▼

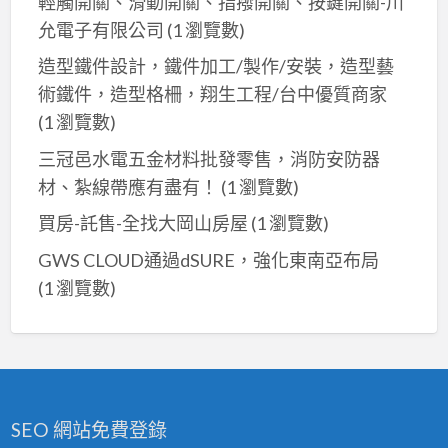
輕觸開關、滑動開關、指撥開關、按鍵開關-川
允電子有限公司
(1 瀏覽數)
造型鐵件設計，鐵件加工/製作/安裝，造型藝
術鐵件，造型格柵，翔生工程/台中優質商家
(1 瀏覽數)
三冠邑水電五金材料批發零售，消防安防器
材、紮線帶應有盡有！
(1 瀏覽數)
買房-託售-全找大岡山房屋
(1 瀏覽數)
GWS CLOUD通過dSURE，強化東南亞布局
(1 瀏覽數)
SEO 網站免費登錄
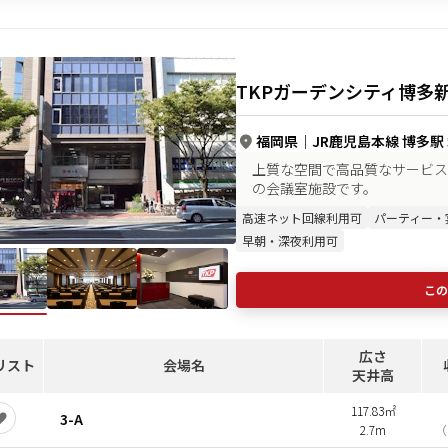
TKPガーデンシティ博多
福岡県
｜
JR鹿児島本線 博多駅
上質な空間で高品質なサービス
の会議室施設です。
高速ネット回線利用可
パーティー・
早朝・深夜利用可
この
広さ
リスト
会場名
天井高
117.83㎡
3-A
2.7m
（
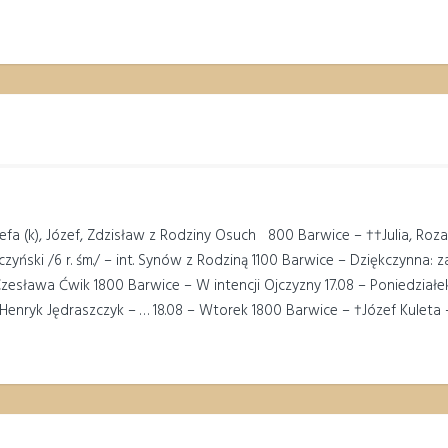
fa (k), Józef, Zdzisław z Rodziny Osuch 800 Barwice – ††Julia, Rozali
yński /6 r. śm./ – int. Synów z Rodziną 1100 Barwice – Dziękczynna: za
Czesława Ćwik 1800 Barwice – W intencji Ojczyzny 17.08 – Poniedziałe
Henryk Jędraszczyk – … 18.08 – Wtorek 1800 Barwice – †Józef Kuleta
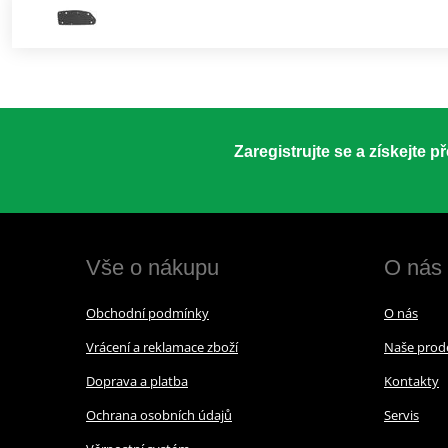
Zaregistrujte se a získejte 
Vše o nákupu
O nás
Obchodní podmínky
O nás
Vrácení a reklamace zboží
Naše prod
Doprava a platba
Kontakty
Ochrana osobních údajů
Servis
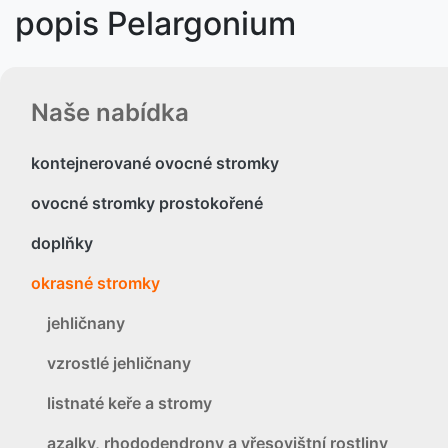
popis Pelargonium
Naše nabídka
kontejnerované ovocné stromky
ovocné stromky prostokořené
doplňky
okrasné stromky
jehličnany
vzrostlé jehličnany
listnaté keře a stromy
azalky, rhododendrony a vřesovištní rostliny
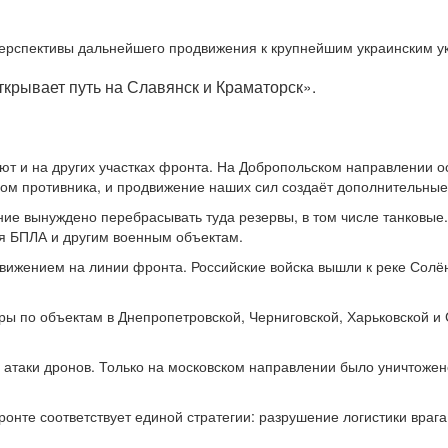
перспективы дальнейшего продвижения к крупнейшим украинским у
ткрывает путь на Славянск и Краматорск».
ают и на других участках фронта. На Добропольском направлении 
лом противника, и продвижение наших сил создаёт дополнительны
ние вынуждено перебрасывать туда резервы, в том числе танковые
я БПЛА и другим военным объектам.
ижением на линии фронта. Российские войска вышли к реке Солён
ары по объектам в Днепропетровской, Черниговской, Харьковской 
аки дронов. Только на московском направлении было уничтожено 
ронте соответствует единой стратегии: разрушение логистики вра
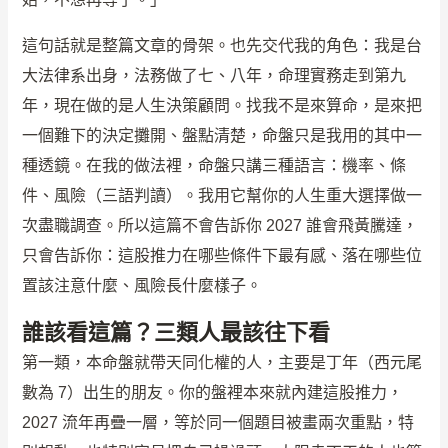
這句話就是整篇文章的骨架。也先交代我的角色：我是台
大法律系出身，法務做了七、八年，命理實務走到第九
年，現在做的是人生決策顧問。找我不是來算命，是來把
一個難下的決定攤開、盤點清楚，命盤只是我用的其中一
種透鏡。在我的做法裡，命盤只講三種語言：機率、條
件、風險（三語判讀）。我用它幫你的人生重大選擇做一
次盡職調查。所以這篇不會告訴你 2027 誰會飛黃騰達，
只會告訴你：這股推力在哪些條件下最有感、落在哪些位
置該注意什麼、風險長什麼樣子。
誰該看這篇？三類人最該往下看
第一類，本命盤就帶天同化權的人，主要是丁年（西元尾
數為 7）出生的朋友。你的盤裡本來就內建這股推力，
2027 流年再疊一層，等於同一個題目被畫兩次重點，特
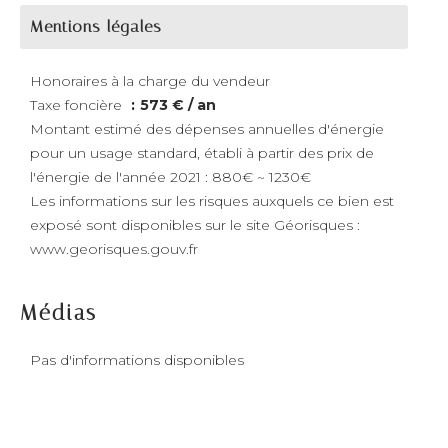
Mentions légales
Honoraires à la charge du vendeur
Taxe foncière
573 € / an
Montant estimé des dépenses annuelles d'énergie
pour un usage standard, établi à partir des prix de
l'énergie de l'année 2021 : 880€ ~ 1230€
Les informations sur les risques auxquels ce bien est
exposé sont disponibles sur le site Géorisques :
www.georisques.gouv.fr
Médias
Pas d'informations disponibles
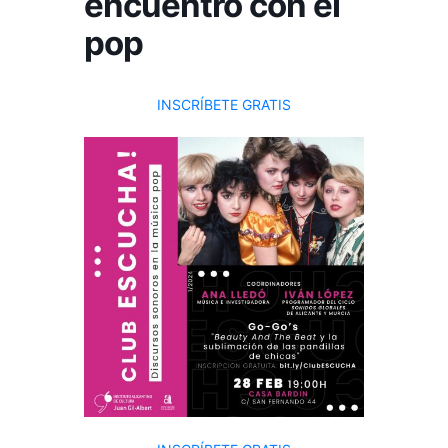
encuentro con el
pop
INSCRÍBETE GRATIS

▲

What lines in the listing above contain the word "énergie"? Show each one.

**TASK OUTPUT**
Montant estimé des dépenses annuelles d'énergie
l'énergie de l'année 2021 : 880€ ~ 1230€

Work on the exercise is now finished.